WORK ORDER
Every entry below should be restated word for word, except for its images.

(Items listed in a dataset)
>>>

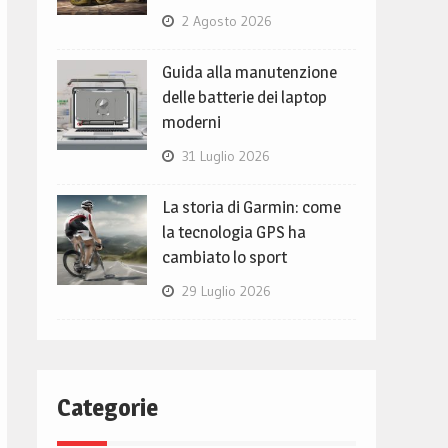
2 Agosto 2026
Guida alla manutenzione
delle batterie dei laptop
moderni
31 Luglio 2026
La storia di Garmin: come
la tecnologia GPS ha
cambiato lo sport
29 Luglio 2026
Categorie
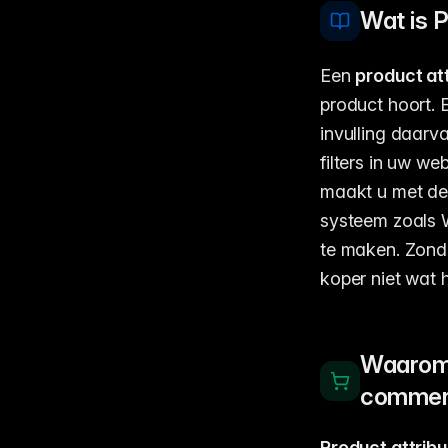
Wat is 
Een
product at
product hoort.
invulling daarv
filters in uw w
maakt u met d
systeem zoals 
te maken. Zonde
koper niet wat h
Waarom 
comme
Product attrib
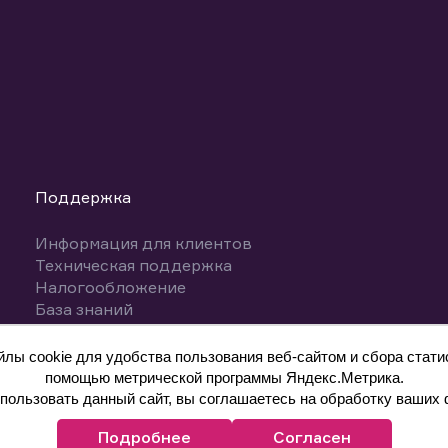
Поддержка
Информация для клиентов
Техническая поддержка
Налогообложение
База знаний
Вопросы и ответы
ы cookie для удобства пользования веб-сайтом и сбора статис
помощью метрической программы Яндекс.Метрика.
ользовать данный сайт, вы соглашаетесь на обработку ваших 
Подробнее
Согласен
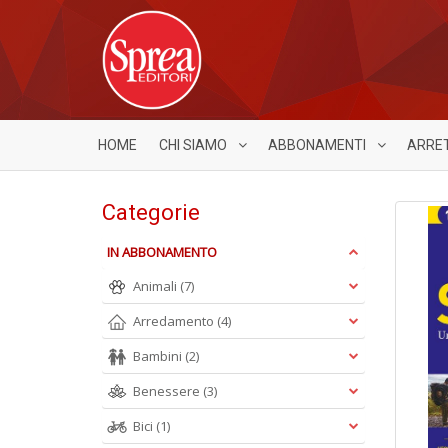
HOME
CHI SIAMO
ABBONAMENTI
ARRE
Categorie
IN ABBONAMENTO
Animali
(7)
Arredamento
(4)
Bambini
(2)
Benessere
(3)
Bici
(1)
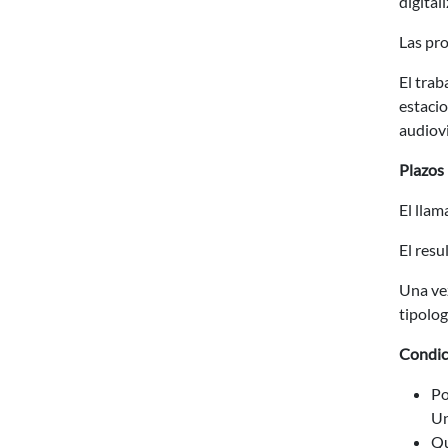
digital
Las pr
El trab
estacio
audiovi
Plazos
El llam
El resu
Una vez
tipolo
Condic
Po
Un
Qu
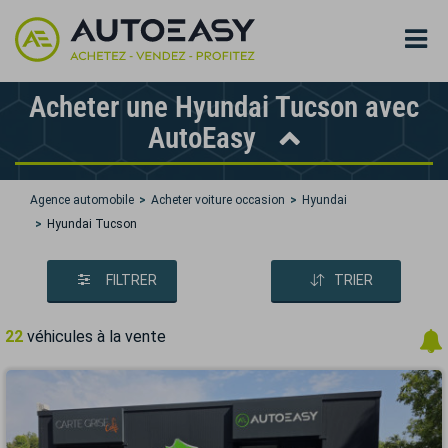
Acheter une Hyundai Tucson avec
AutoEasy
Agence automobile
Acheter voiture occasion
Hyundai
Hyundai Tucson
FILTRER
TRIER
22
véhicules à la vente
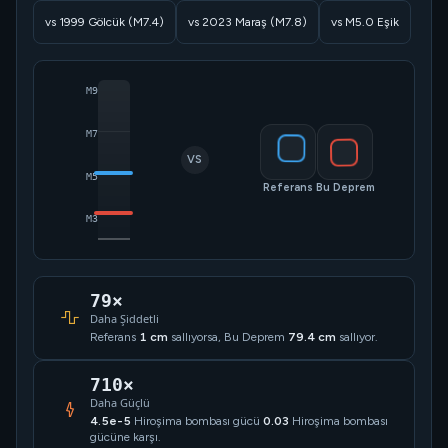
vs 1999 Gölcük (M7.4)
vs 2023 Maraş (M7.8)
vs M5.0 Eşik
M9
M7
VS
M5
Referans
Bu Deprem
M3
79×
Daha Şiddetli
Referans
1 cm
sallıyorsa, Bu Deprem
79.4 cm
sallıyor.
710×
Daha Güçlü
4.5e-5
Hiroşima bombası gücü
0.03
Hiroşima bombası
gücüne karşı.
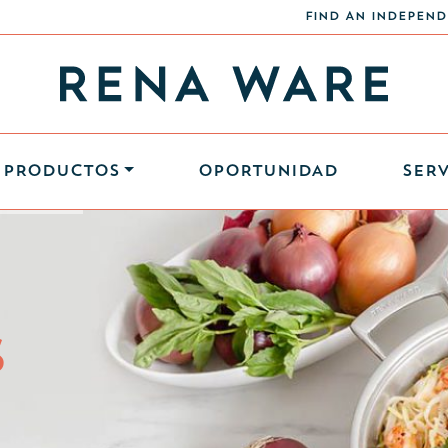
FIND AN INDEPEND
PRODUCTOS
OPORTUNIDAD
SERV
S
S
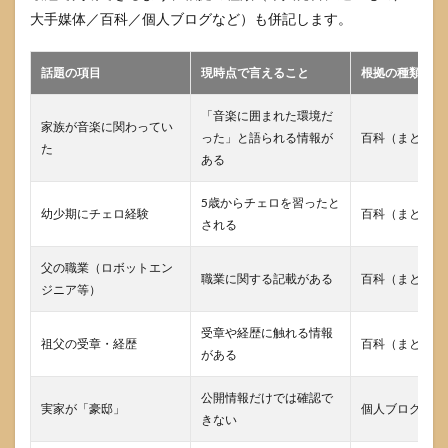
近い
大手媒体／百科／個人ブログなど）も併記します。
もの
を探
すコ
話題の項目
現時点で言えること
根拠の種類（例
ツ
「音楽に囲まれた環境だ
4.2
家族が音楽に関わってい
った」と語られる情報が
百科（まとめ）
常田
た
大希
ある
の二
次情
5歳からチェロを習ったと
報を
幼少期にチェロ経験
百科（まとめ）
される
評価
する
チェ
父の職業（ロボットエン
職業に関する記載がある
百科（まとめ）
ック
ジニア等）
リス
ト
受章や経歴に触れる情報
祖父の受章・経歴
百科（まとめ）
4.3
がある
常田
大希
公開情報だけでは確認で
の情
実家が「豪邸」
個人ブログ等
きない
報を
引用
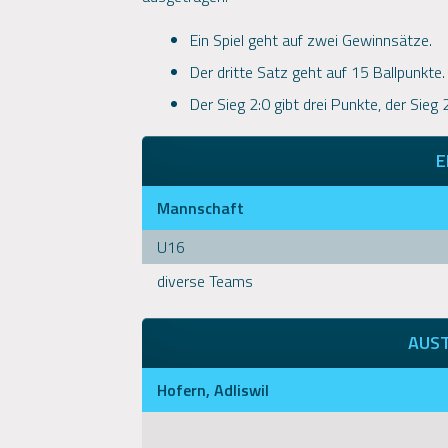
Ein Spiel geht auf zwei Gewinnsätze.
Der dritte Satz geht auf 15 Ballpunkte.
Der Sieg 2:0 gibt drei Punkte, der Sieg
E
Mannschaft
U16
diverse Teams
AUS
Hofern, Adliswil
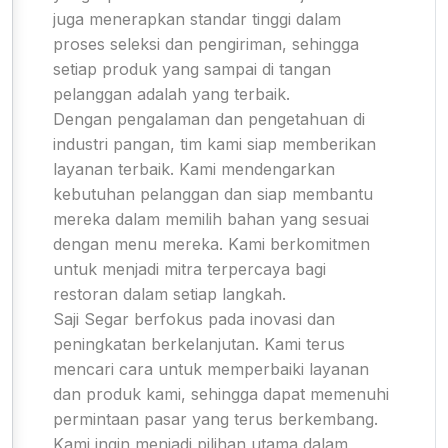
juga menerapkan standar tinggi dalam
proses seleksi dan pengiriman, sehingga
setiap produk yang sampai di tangan
pelanggan adalah yang terbaik.
Dengan pengalaman dan pengetahuan di
industri pangan, tim kami siap memberikan
layanan terbaik. Kami mendengarkan
kebutuhan pelanggan dan siap membantu
mereka dalam memilih bahan yang sesuai
dengan menu mereka. Kami berkomitmen
untuk menjadi mitra terpercaya bagi
restoran dalam setiap langkah.
Saji Segar berfokus pada inovasi dan
peningkatan berkelanjutan. Kami terus
mencari cara untuk memperbaiki layanan
dan produk kami, sehingga dapat memenuhi
permintaan pasar yang terus berkembang.
Kami ingin menjadi pilihan utama dalam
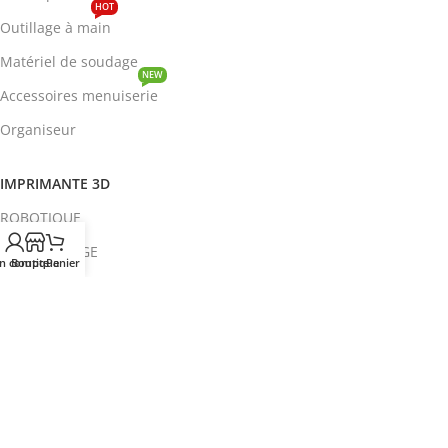
HOT
Outillage à main
Matériel de soudage
NEW
Accessoires menuiserie
Organiseur
IMPRIMANTE 3D
ROBOTIQUE
PROTOTYPAGE
n compte
Boutique
Panier
COMPOSANT
HOT
CIRCUITS INTEGRES
ENERGIE
NEW
Disjoncteur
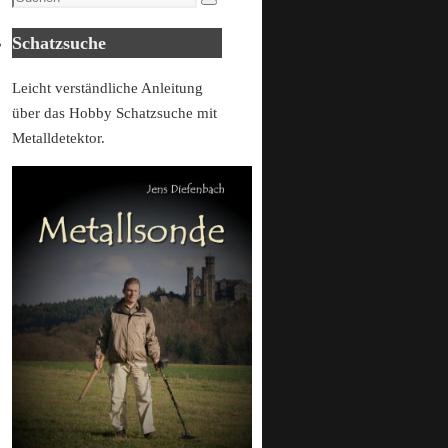
Suchen
for:
Schatzsuche
Leicht verständliche Anleitung
über das Hobby Schatzsuche mit
Metalldetektor.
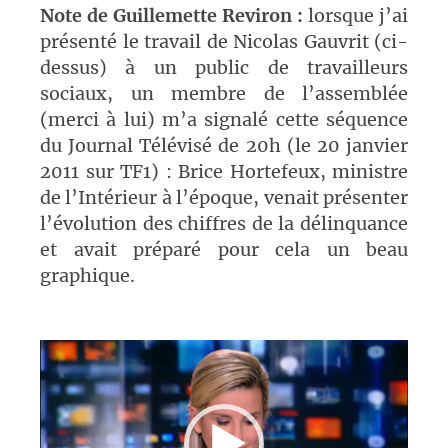
Note de Guillemette Reviron :
lorsque j’ai
présenté le travail de Nicolas Gauvrit (ci-
dessus) à un public de travailleurs
sociaux, un membre de l’assemblée
(merci à lui) m’a signalé cette séquence
du Journal Télévisé de 20h (le 20 janvier
2011 sur TF1) : Brice Hortefeux, ministre
de l’Intérieur à l’époque, venait présenter
l’évolution des chiffres de la délinquance
et avait préparé pour cela un beau
graphique.
Lecteur
vidéo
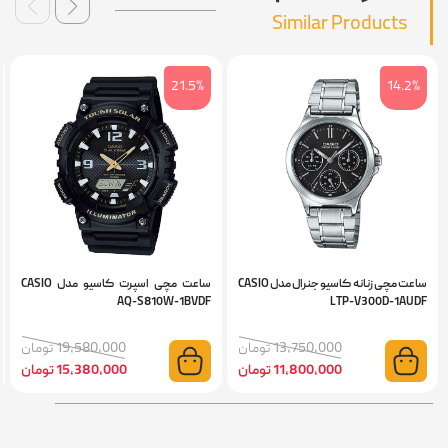
Similar Products
6%
21.5%
14.2%
ساعت مچی زنانه کاسیو جنرال مدل CASIO
ساعت مچی اسپرت کاسیو مدل CASIO
UDF
AQ-S810W-1BVDF
LTP-V300D-1AUD
13,750,000 تومان
19,580,000 تومان
11,800,000 تومان
15,380,000 تومان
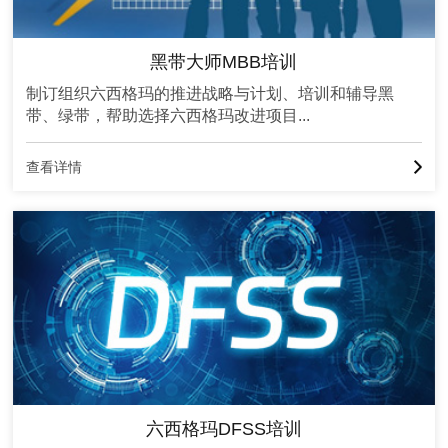
黑带大师MBB培训
制订组织六西格玛的推进战略与计划、培训和辅导黑
带、绿带，帮助选择六西格玛改进项目...
查看详情
六西格玛DFSS培训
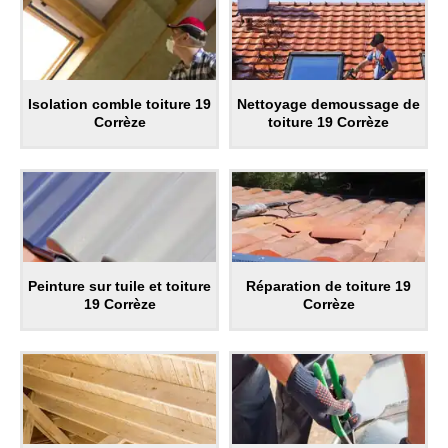
Isolation comble toiture 19
Nettoyage demoussage de
Corrèze
toiture 19 Corrèze
Peinture sur tuile et toiture
Réparation de toiture 19
19 Corrèze
Corrèze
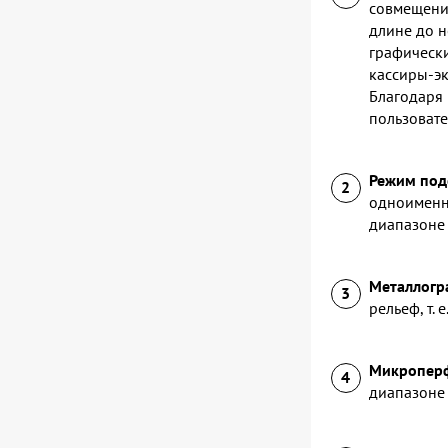
совмещение
длине до н
графически
кассиры-эк
Благодаря 
пользоват
Режим под
одноименн
диапазоне
Металлогр
рельеф, т.
Микропер
диапазоне 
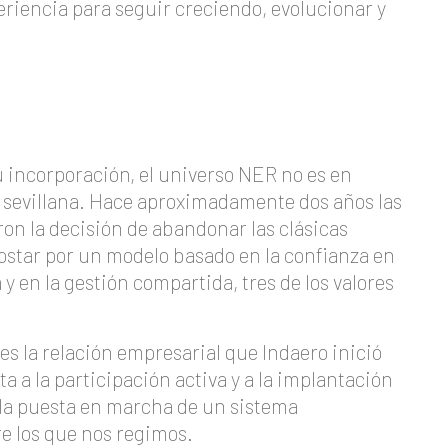
eriencia para seguir creciendo, evolucionar y
 incorporación, el universo NER no es en
 sevillana. Hace aproximadamente dos años las
n la decisión de abandonar las clásicas
postar por un modelo basado en la confianza en
 y en la gestión compartida, tres de los valores
 es la relación empresarial que Indaero inició
a a la participación activa y a la implantación
y la puesta en marcha de un sistema
re los que nos regimos.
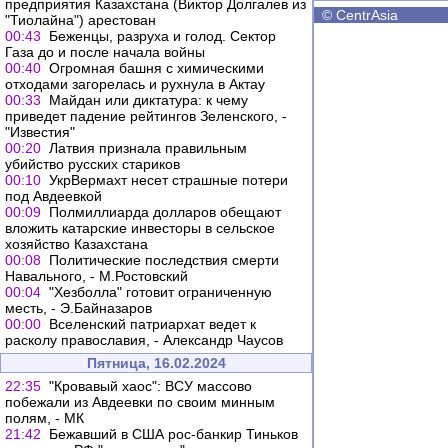
предприятия Казахстана (Виктор Долгалев из
©
CentrAsia
"Тиолайна") арестован
00:43
Беженцы, разруха и голод. Сектор
Газа до и после начала войны
00:40
Огромная башня с химическими
отходами загорелась и рухнула в Актау
00:33
Майдан или диктатура: к чему
приведет падение рейтингов Зеленского, -
"Известия"
00:20
Латвия признала правильным
убийство русских стариков
00:10
УкрВермахт несет страшные потери
под Авдеевкой
00:09
Полмиллиарда долларов обещают
вложить катарские инвесторы в сельское
хозяйство Казахстана
00:08
Политические последствия смерти
Навального, - М.Ростовский
00:04
"Хезболла" готовит ограниченную
месть, - Э.Байназаров
00:00
Вселенский патриархат ведет к
расколу православия, - Александр Чаусов
Пятница, 16.02.2024
22:35
"Кровавый хаос": ВСУ массово
побежали из Авдеевки по своим минным
полям, - МК
21:42
Бежавший в США рос-банкир Тиньков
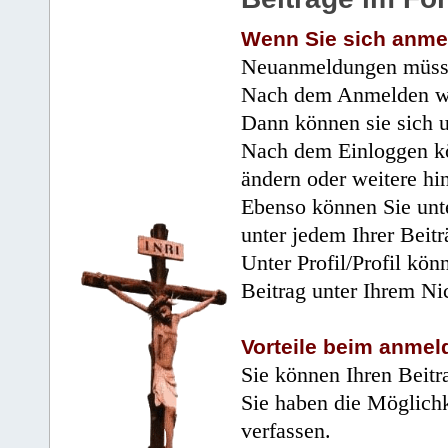
Wenn Sie sich anme
Neuanmeldungen müsse
Nach dem Anmelden wir
Dann können sie sich 
Nach dem Einloggen kö
ändern oder weitere hi
Ebenso können Sie unte
unter jedem Ihrer Beitr
Unter Profil/Profil kön
Beitrag unter Ihrem Ni
Vorteile beim anmel
Sie können Ihren Beitr
Sie haben die Möglichk
verfassen.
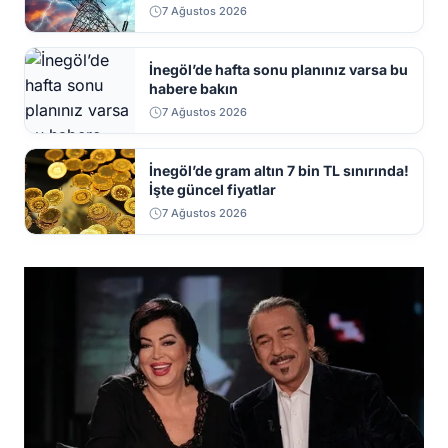
7 Ağustos 2026
İnegöl’de hafta sonu planınız varsa bu
habere bakın
7 Ağustos 2026
İnegöl’de gram altın 7 bin TL sınırında!
İşte güncel fiyatlar
7 Ağustos 2026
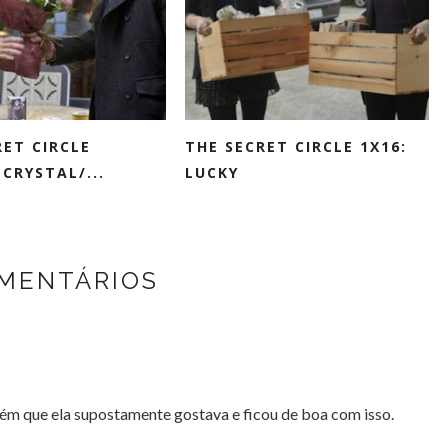
RET CIRCLE
THE SECRET CIRCLE 1X16:
 CRYSTAL/...
LUCKY
MENTÁRIOS
m que ela supostamente gostava e ficou de boa com isso.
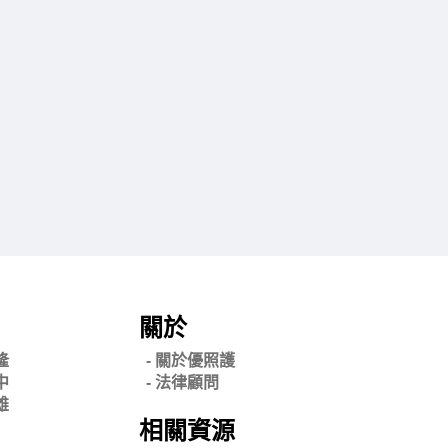
關於
隆
- 關
於優照護
中
-
法律顧問
雄
相關資源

<<<

REPLY
2 Agosto 2026
Guida alla manutenzione
delle batterie dei laptop
moderni
31 Luglio 2026
La storia di Garmin: come
la tecnologia GPS ha
cambiato lo sport
29 Luglio 2026
Categorie
Wat is 
Een
product at
product hoort.
invulling daarv
filters in uw w
maakt u met d
systeem zoals 
te maken. Zonde
koper niet wat h
Waarom 
comme
Product attrib
Поддержка
Информация для клиентов
Техническая поддержка
Налогообложение
База знаний
Вопросы и ответы
ы cookie для удобства пользования веб-сайтом и сбора статис
помощью метрической программы Яндекс.Метрика.
ользовать данный сайт, вы соглашаетесь на обработку ваших 
Подробнее
Согласен
HOME
CHI SIAMO
ABBONAMENTI
ARRE
Categorie
IN ABBONAMENTO
Animali
(7)
Arredamento
(4)
Bambini
(2)
Benessere
(3)
Bici
(1)
digital
Las pr
El trab
estacio
audiovi
Plazos
El llam
El resu
Una vez
tipolo
Condic
Po
Un
Qu
Acheter une Hyundai Tucson avec
AutoEasy
Agence automobile
Acheter voiture occasion
Hyundai
Hyundai Tucson
FILTRER
TRIER
22
véhicules à la vente
vs 1999 Gölcük (M7.4)
vs 2023 Maraş (M7.8)
vs M5.0 Eşik
M9
M7
VS
M5
Referans
Bu Deprem
M3
79×
Daha Şiddetli
Referans
1 cm
sallıyorsa, Bu Deprem
79.4 cm
sallıyor.
710×
Daha Güçlü
4.5e-5
Hiroşima bombası gücü
0.03
Hiroşima bombası
gücüne karşı.
FIND AN INDEPEND
PRODUCTOS
OPORTUNIDAD
SERV
S
S
近い
大手媒体／百科／個人ブログなど）も併記します。
もの
を探
すコ
話題の項目
現時点で言えること
根拠の種類（例
ツ
「音楽に囲まれた環境だ
4.2
家族が音楽に関わってい
った」と語られる情報が
百科（まとめ）
常田
た
大希
ある
の二
次情
5歳からチェロを習ったと
報を
幼少期にチェロ経験
百科（まとめ）
される
評価
する
チェ
父の職業（ロボットエン
職業に関する記載がある
百科（まとめ）
ック
ジニア等）
リス
ト
受章や経歴に触れる情報
祖父の受章・経歴
百科（まとめ）
4.3
がある
常田
大希
公開情報だけでは確認で
の情
実家が「豪邸」
個人ブログ等
きない
報を
引用
Ein Spiel geht auf zwei Gewinnsätze.
Der dritte Satz geht auf 15 Ballpunkte.
Der Sieg 2:0 gibt drei Punkte, der Sieg
E
Mannschaft
U16
diverse Teams
AUS
Hofern, Adliswil
juga menerapkan standar tinggi dalam
proses seleksi dan pengiriman, sehingga
setiap produk yang sampai di tangan
pelanggan adalah yang terbaik.
Dengan pengalaman dan pengetahuan di
industri pangan, tim kami siap memberikan
layanan terbaik. Kami mendengarkan
kebutuhan pelanggan dan siap membantu
mereka dalam memilih bahan yang sesuai
dengan menu mereka. Kami berkomitmen
untuk menjadi mitra terpercaya bagi
restoran dalam setiap langkah.
Saji Segar berfokus pada inovasi dan
peningkatan berkelanjutan. Kami terus
mencari cara untuk memperbaiki layanan
dan produk kami, sehingga dapat memenuhi
permintaan pasar yang terus berkembang.
Kami ingin menjadi pilihan utama dalam
HOT
Outillage à main
Matériel de soudage
NEW
Accessoires menuiserie
Organiseur
IMPRIMANTE 3D
ROBOTIQUE
PROTOTYPAGE
n compte
Boutique
Panier
COMPOSANT
HOT
CIRCUITS INTEGRES
ENERGIE
NEW
Disjoncteur
Suchen
for:
Schatzsuche
Leicht verständliche Anleitung
über das Hobby Schatzsuche mit
Metalldetektor.
Note de Guillemette Reviron :
lorsque j’ai
présenté le travail de Nicolas Gauvrit (ci-
dessus) à un public de travailleurs
sociaux, un membre de l’assemblée
(merci à lui) m’a signalé cette séquence
du Journal Télévisé de 20h (le 20 janvier
2011 sur TF1) : Brice Hortefeux, ministre
de l’Intérieur à l’époque, venait présenter
l’évolution des chiffres de la délinquance
et avait préparé pour cela un beau
graphique.
Lecteur
vidéo
Similar Products
6%
21.5%
14.2%
ساعت مچی زنانه کاسیو جنرال مدل CASIO
ساعت مچی اسپرت کاسیو مدل CASIO
UDF
AQ-S810W-1BVDF
LTP-V300D-1AUD
13,750,000 تومان
19,580,000 تومان
11,800,000 تومان
15,380,000 تومان
黑带大师MBB培训
制订组织六西格玛的推进战略与计划、培训和辅导黑
带、绿带，帮助选择六西格玛改进项目...
查看详情
六西格玛DFSS培训
Isolation comble toiture 19
Nettoyage demoussage de
Corrèze
toiture 19 Corrèze
Peinture sur tuile et toiture
Réparation de toiture 19
19 Corrèze
Corrèze
совмещение
длине до н
графически
кассиры-эк
Благодаря 
пользоват
Режим под
одноименн
диапазоне
Металлогр
рельеф, т.
Микропер
диапазоне 
eriencia para seguir creciendo, evolucionar y
 incorporación, el universo NER no es en
 sevillana. Hace aproximadamente dos años las
n la decisión de abandonar las clásicas
postar por un modelo basado en la confianza en
 y en la gestión compartida, tres de los valores
 es la relación empresarial que Indaero inició
a a la participación activa y a la implantación
y la puesta en marcha de un sistema
re los que nos regimos.
предприятия Казахстана (Виктор Долгалев из
©
CentrAsia
"Тиолайна") арестован
00:43
Беженцы, разруха и голод. Сектор
Газа до и после начала войны
00:40
Огромная башня с химическими
отходами загорелась и рухнула в Актау
00:33
Майдан или диктатура: к чему
приведет падение рейтингов Зеленского, -
"Известия"
00:20
Латвия признала правильным
убийство русских стариков
00:10
УкрВермахт несет страшные потери
под Авдеевкой
00:09
Полмиллиарда долларов обещают
вложить катарские инвесторы в сельское
хозяйство Казахстана
00:08
Политические последствия смерти
Навального, - М.Ростовский
00:04
"Хезболла" готовит ограниченную
месть, - Э.Байназаров
00:00
Вселенский патриархат ведет к
расколу православия, - Александр Чаусов
Пятница, 16.02.2024
22:35
"Кровавый хаос": ВСУ массово
побежали из Авдеевки по своим минным
полям, - МК
21:42
Бежавший в США рос-банкир Тиньков
Wenn Sie sich anme
Neuanmeldungen müsse
Nach dem Anmelden wir
Dann können sie sich 
Nach dem Einloggen kö
ändern oder weitere hi
Ebenso können Sie unte
unter jedem Ihrer Beitr
Unter Profil/Profil kön
Beitrag unter Ihrem Ni
Vorteile beim anmel
Sie können Ihren Beitr
Sie haben die Möglichk
verfassen.
7 Ağustos 2026
İnegöl’de hafta sonu planınız varsa bu
habere bakın
7 Ağustos 2026
İnegöl’de gram altın 7 bin TL sınırında!
İşte güncel fiyatlar
7 Ağustos 2026
RET CIRCLE
THE SECRET CIRCLE 1X16:
 CRYSTAL/...
LUCKY
MENTÁRIOS
m que ela supostamente gostava e ficou de boa com isso.
關於
隆
- 關
於優照護
中
-
法律顧問
雄
相關資源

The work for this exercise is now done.